Cisco Predicts Q2 Plunge
Cisco Systems Inc. (Nasdaq: CSCO) is preparing $1 billion in expense reductions as the company is forecasting a decrease in revenues for the current quarter, which will end in January.
At the same time, CEO John Chambers, speaking on today's earnings call, laid out Cisco's game plan to prepare for the eventual recovery of the global economy. Chambers continues to tell investors that Cisco has come out of each downturn stronger than before.
Cisco is putting a freeze on hiring, but Chambers made no mention of layoffs.
One key here is that Cisco's first quarter included October, the month when the U.S. economy really slumped. That makes Cisco one of the first technology companies to report what happened in October -- and it wasn't pretty.
In August, Cisco was seeing an order rate 7 percent higher than it had a year earlier. By October, orders were down 9 percent from the previous year.
That means pain. Cisco says its second-quarter revenues will fall 5 to 10 percent compared with a year ago. That's a range of $8.8 billion to $9.3 billion, compared with the $10.3 billion analysts were predicting, according to Reuters Research .
Cisco still clings to a long-term growth figure of 12 percent to 17 percent, presuming the economy eventually returns to normal. But Chambers's cocksure forecasts of last year are long gone. "This is probably the second most difficult time in my career in terms with my comfort with the forecast," he said.
So, what to do?
First, Chambers believes Cisco's strategies -- including big bets on collaboration and Web 2.0, and the rearranging of the company into councils and boards rather than a strict hierarchy, are still correct.

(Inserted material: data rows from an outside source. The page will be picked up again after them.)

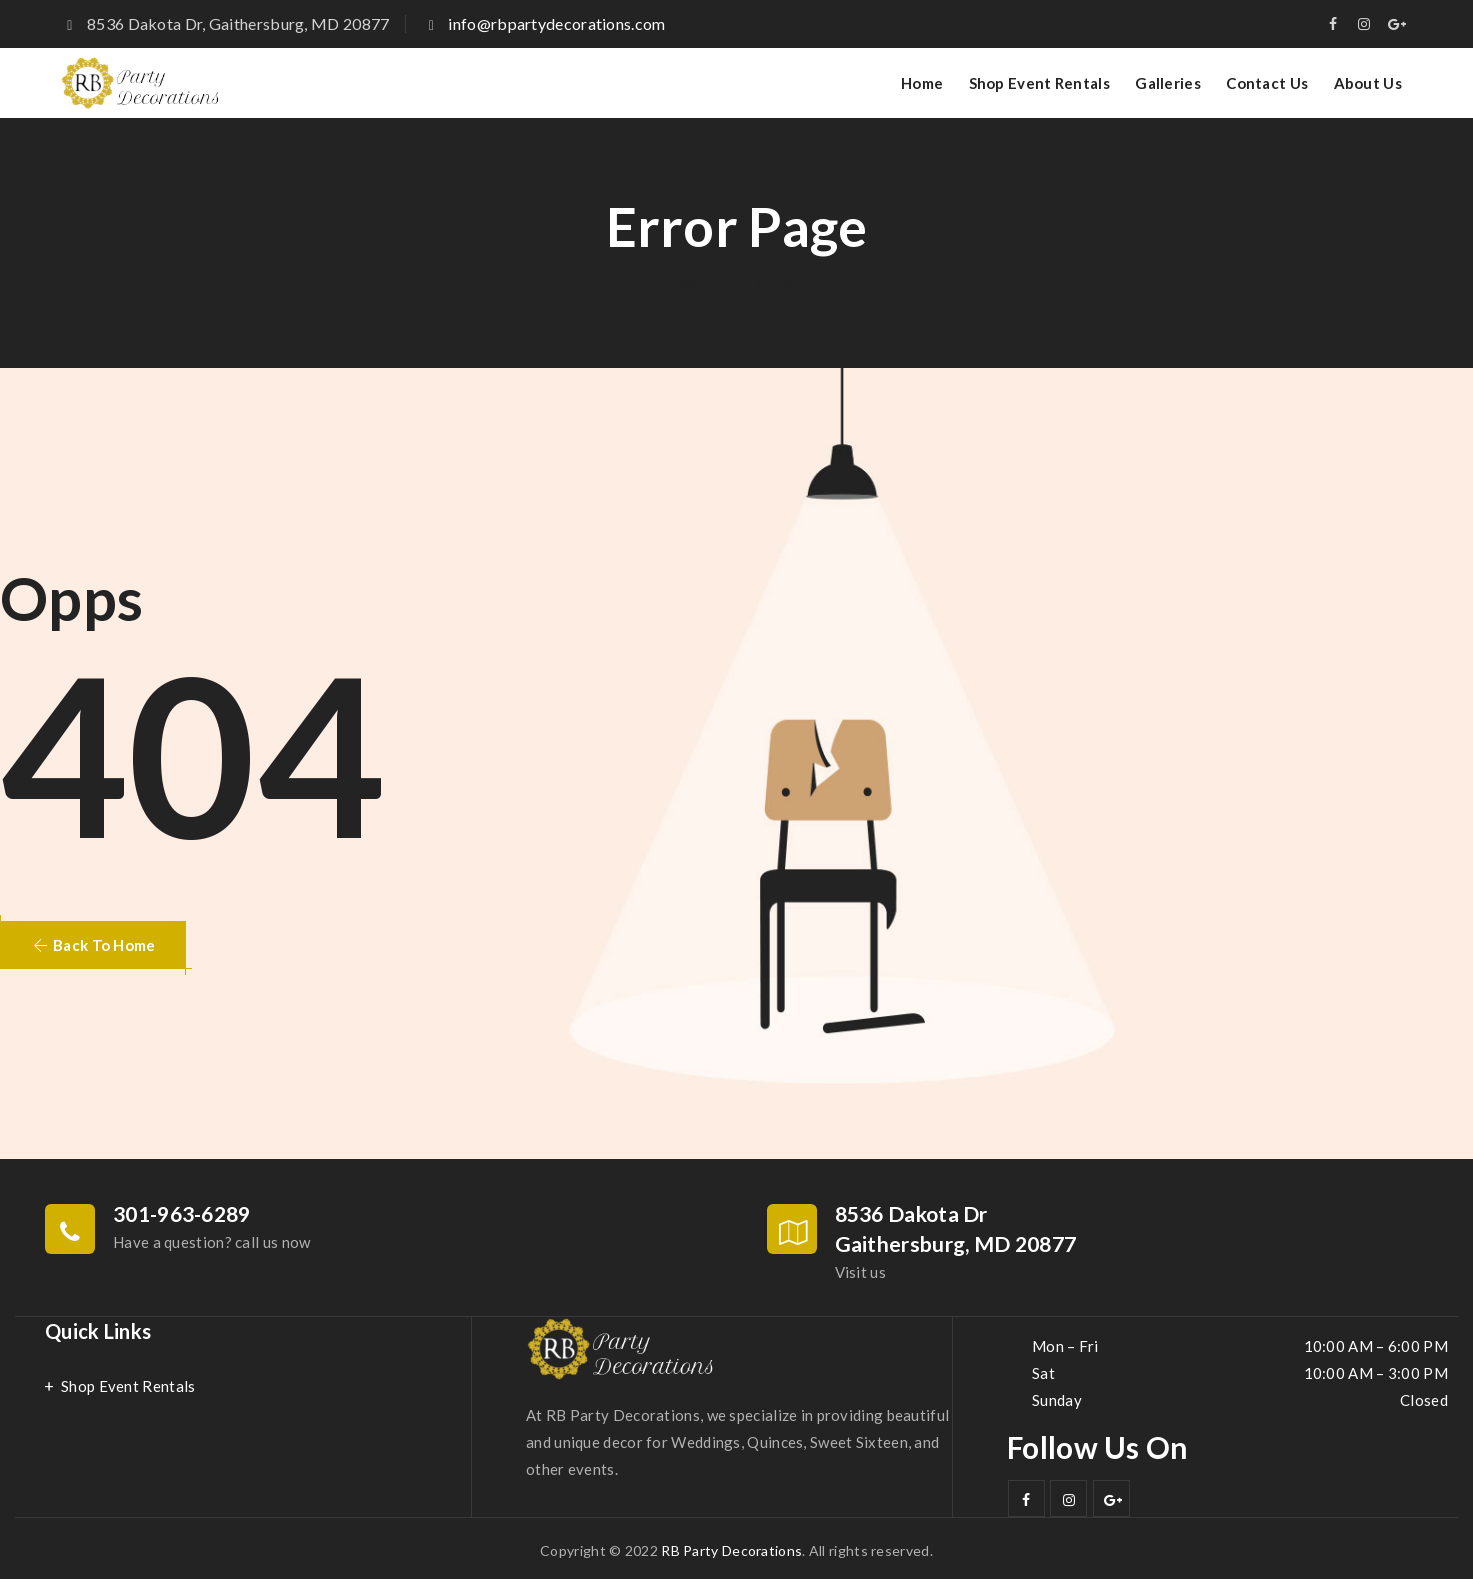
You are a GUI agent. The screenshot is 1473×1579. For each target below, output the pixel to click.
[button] (93, 945)
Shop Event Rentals (1039, 83)
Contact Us (1267, 83)
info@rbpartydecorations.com (556, 23)
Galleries (1168, 83)
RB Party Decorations (731, 1550)
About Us (1368, 83)
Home (922, 83)
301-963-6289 (182, 1213)
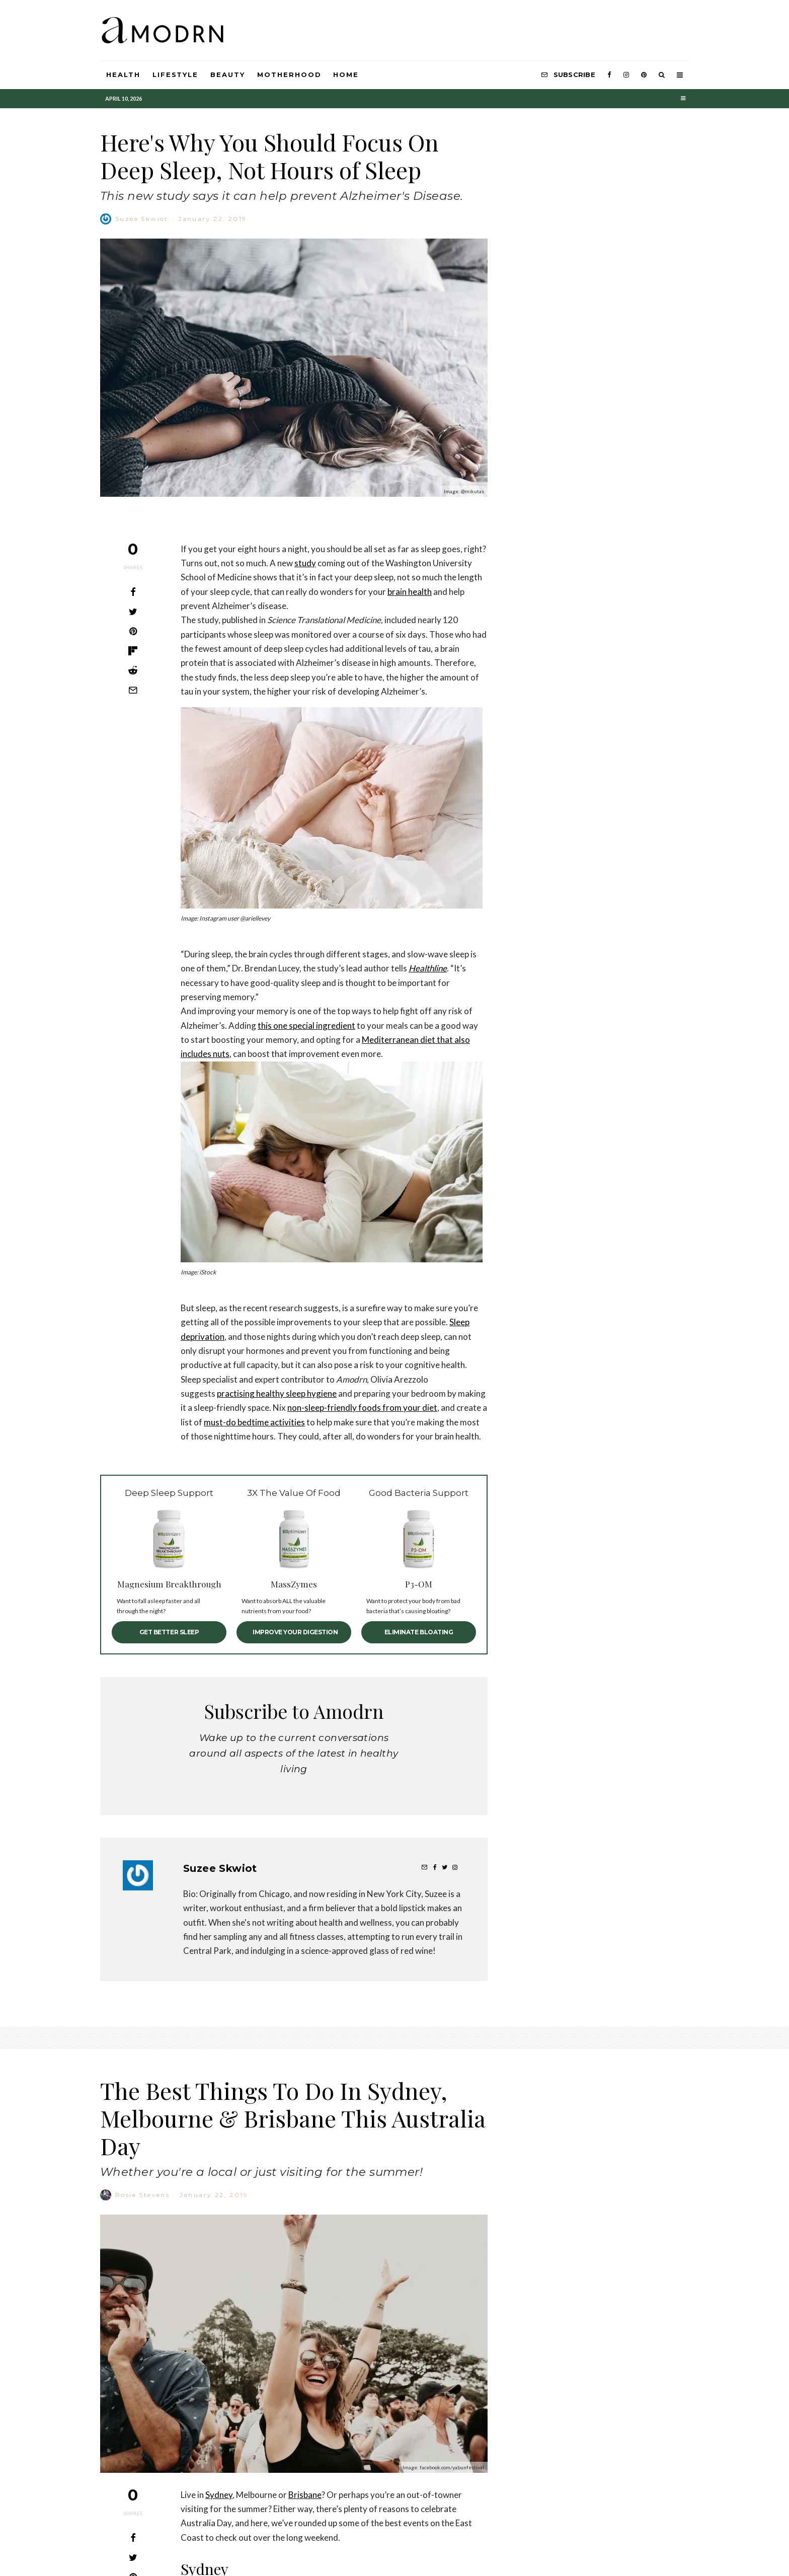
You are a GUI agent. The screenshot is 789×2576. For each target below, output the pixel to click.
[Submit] (133, 670)
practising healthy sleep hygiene (277, 1393)
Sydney (218, 2547)
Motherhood (289, 74)
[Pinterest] (644, 75)
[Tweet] (133, 611)
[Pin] (133, 631)
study (305, 563)
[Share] (133, 591)
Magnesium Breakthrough (169, 1583)
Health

But Cisco will aim to cut $1 billion from its budget for fiscal 2009, which ends in July. Chambers listed several areas for cutbacks, including travel, events, and prototype marketing.
At the same time, Chambers wants to keep Cisco on the offensive. One area of investment will be the United States, where Cisco plans to pour money into adjacent markets that will eventually tie in with Cisco's networking products. "In our opinion, the U.S. will be the first to recover," he said.
Cisco also wants to cozy up to emerging countries including China and India, spending even more money in those areas. "Over time, we expect the majority of the world's GDP will come from these countries," Chambers said, noting that Cisco followed a strategy similar to this during the 1997 Asian financial crisis.
For its first quarter, which ended Oct. 25, Cisco's revenues landed on target, at $10.33 billion, slightly less than $10.36 billion last quarter. (See Cisco Reports Q1.)
In net income, Cisco reported $2.2 billion, or 37 cents per share, according to generally accepted accounting principles (GAAP). That's compared with $2 billion and 33 cents per share the previous quarter.
Cisco's non-GAAP net income of 42 cents per share beat Wall Street estimates by 3 cents.
During Cisco's earnings call, Reuters was reporting the company's stock was down 6 percent after-hours, after ending the day at $17.39 per share.